The biggest revelation of this trip has been that Jrex has a better eye than I do!!! I'm so mad (and enjoying it). Last night we didn't know what to do with ourselves after an early dinner at the 'no reservation' Indian restaurant Vij's. We wandered over to a beach on the northwest side of the city. After perching on a bench, I proceeded to take a bunch of photos. Then I handed the camera to Jrex. He protested, but I insisted he should get revenge for all the closeup shots I'd just taken of his chin stubble. Did he ever! I'll have to post them after we get home, but he took some very cool shots of my new glasses, of my earrings and a great shot of a kid bouncing by us on the bike path. As we looked through the photos, he kept saying that he'd think, "What will happen if I do this?" Trust a scientist to experiment... Anyway, his crafted photos have shown me how lazy I've become when I take pictures. I'm too used to being able to take them into Photoshop and crop and polish to my heart's content.

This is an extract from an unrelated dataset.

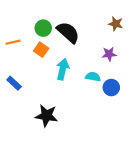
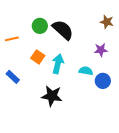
orange square: (41, 50) -> (38, 57), moved
black star: (46, 116) -> (52, 96), moved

Jrex and I have never had a shared artistic endeavor. He's great at music, I enjoy but that's it. I do the art, he enjoyes. We're having a lot of fun discovering his inner photographer. It's making me step up my game and it's really amazing.

Hope you're all doing well.

Shamed in Vancouver.

June 1, 2009

Photo Ops and sleepy eyes

This is a man you'd only know if you were a true geek. I only got to know him from working on this client's shows. He's the grandfather/Santa Claus of developers.

For the show this year, the client decided to save money by not doing a traditional video screen. The question was, what would replace it? This guy, let's call him Father Code, has created really cool tshirts for the last 14 years of the show. I thought we should ask him if he'd want to create the banner. Longer story than I have the brains to tell, we did it.

It's 70 feet wide and 16 feet tall. And that's him signing his artwork.
Below are some random show photos. All graphics designed by moi.

I'm on my fifth round of caffeine, plus my very first Red Bull and none of it is touching how much I want to sleep!